Et, juste retour des choses, l'aventure artistique rend perpétuellement hommage à cet indéfectible engouement et au parcours professionnel. L'aventure constitue à la fois une extension inédite et une continuation du métier, une perpétuation du métier. En créant, non seulement, il exploite, en les pérennisant une fois de plus, des façons et des secrets séculaires dont il est le garant, mais aussi et surtout, il sacralise cette entente fascinée - et fascinante – qu’il entretient depuis longtemps avec la matière, un respect et une considération qu’il éprouve pour elle. En créant, il fixe définitivement une vocation et la propose à un nouvel essor. On décèle là comme une volonté d'habiter, d'animer, de donner sens et de sublimer une vie entière passée au contact intime de cette matière.

A ce titre, Jacques Dufrane est une espèce de luthier génial qui se découvre enfin un réel talent de compositeur et s'engage tout entier dans la composition, une composition dont il est enfin le seul maître. Il est aussi - car c’est quelqu’un qui inspire les images - cette espèce de fondeur de cloches qui, un jour, au-delà même de l’objet de bronze et de la volée de sons qu’il produira, parvient au travers de sa fonte à représenter l’impression de recueillement, d’appel, d’élévation, de course aérienne que les clochers lancent à l’assaut des villes et des campagnes.   

Par sa virtuosité, il étonne et se découvre lui-même. Le bonheur de cette découverte est perceptible et enivrant. Ce qu’il joue désormais brillamment aujourd’hui célèbre ce qu'il fabriquait hier. Mais, si l’aventure est devenue possible aujourd’hui, ce n’est qu'au prix de ces longues années de fabrication.

Et voilà peut-être sa légende : le savant faiseur se découvre des mains de virtuose. Ses mains aguerries, expertes, rôdées deviennent des mains légères, subtiles, fantaisistes, nouvelles. Des ailes éclosent dans leurs paumes. Et, au bout de la profession surgit, énorme, pleine, dynamique, inventive, la vocation.  

Alors, quand, avec deux tôles rouillées et quelques rebuts industriels, Jacques Dufrane crée un oiseau, ce n’est évidement plus l’oiseau ni le technicien qui m'enthousiasment mais  le cheminement de l’artiste pour y parvenir, son astucieuse intelligence à créer du fragile avec du solide, sa manière d'inverser les valeurs et toujours, sous une forme nouvelle et éminemment convaincante, sa capacité à sublimer et à magnifier la matière.

Comme l’écrit le poète surréaliste Malcolm de Chazal, chaque oiseau a  la couleur de son cri.

En inventant ainsi un prodigieux oiseau rouille, Jacques Dufrane ramène la nature dans la culture par le biais d'un recyclage industriel touché par la grâce poétique.
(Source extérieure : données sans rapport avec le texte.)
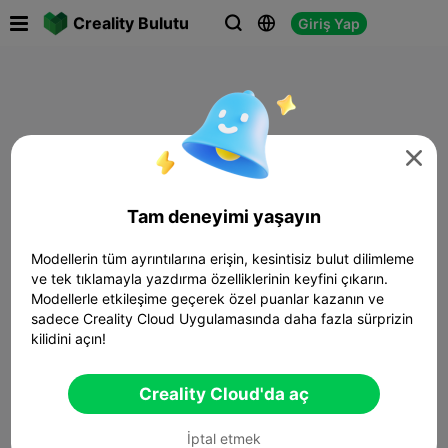

Creality Bulutu
Giriş Yap




Tam deneyimi yaşayın
Modellerin tüm ayrıntılarına erişin, kesintisiz bulut dilimleme
ve tek tıklamayla yazdırma özelliklerinin keyfini çıkarın.
Modellerle etkileşime geçerek özel puanlar kazanın ve
sadece Creality Cloud Uygulamasında daha fazla sürprizin
kilidini açın!
Creality Cloud'da aç
İptal etmek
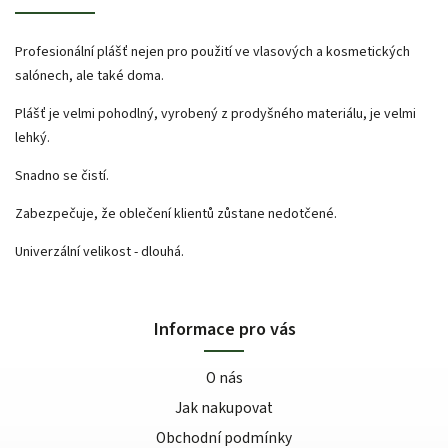
Profesionální plášť nejen pro použití ve vlasových a kosmetických
salónech, ale také doma.
Plášť je velmi pohodlný, vyrobený z prodyšného materiálu, je velmi
lehký.
Snadno se čistí.
Zabezpečuje, že oblečení klientů zůstane nedotčené.
Univerzální velikost - dlouhá.
Informace pro vás
O nás
Jak nakupovat
Obchodní podmínky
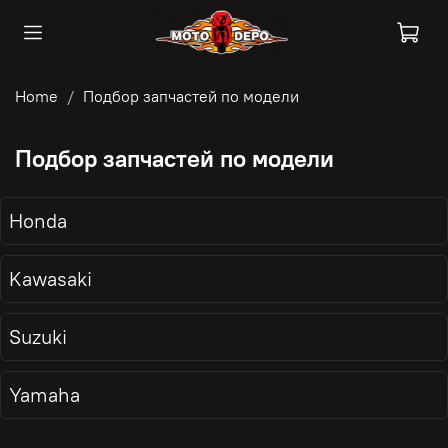
Home
Подбор запчастей по модели
Подбор запчастей по модели
Honda
Kawasaki
Suzuki
Yamaha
Cette torsion du cycle, ce jeu dans le temps, cette transmutation paradoxale de la matière sont indéniablement quelques-uns des signes marquants de son talent très personnel.

Artiste, le voici maintenant sorti du labyrinthe industriel, de ce labyrinthe de la production technique qu’il a tant exploré. Il ne le renie pas et a pour lui le respect qu’un intellectuel aurait pour les bancs de l’école. Mais son art d’engendrer des oiseaux uniques, des oiseaux-symboles, sa façon de leur conférer légèreté, élégance et vraisemblance, la manière d’instiller en eux le projet, l’aventure et la grâce du vol,  voilà des prouesses qui n’appartiennent qu’à lui. 

Toutes choses, tous prodiges qui font que je distingue en lui un véritable poète du métal…

                                                                                                                                                                     Denys-Louis Colaux  

                                                                                                                                                            Poète, écrivain et critique d’art.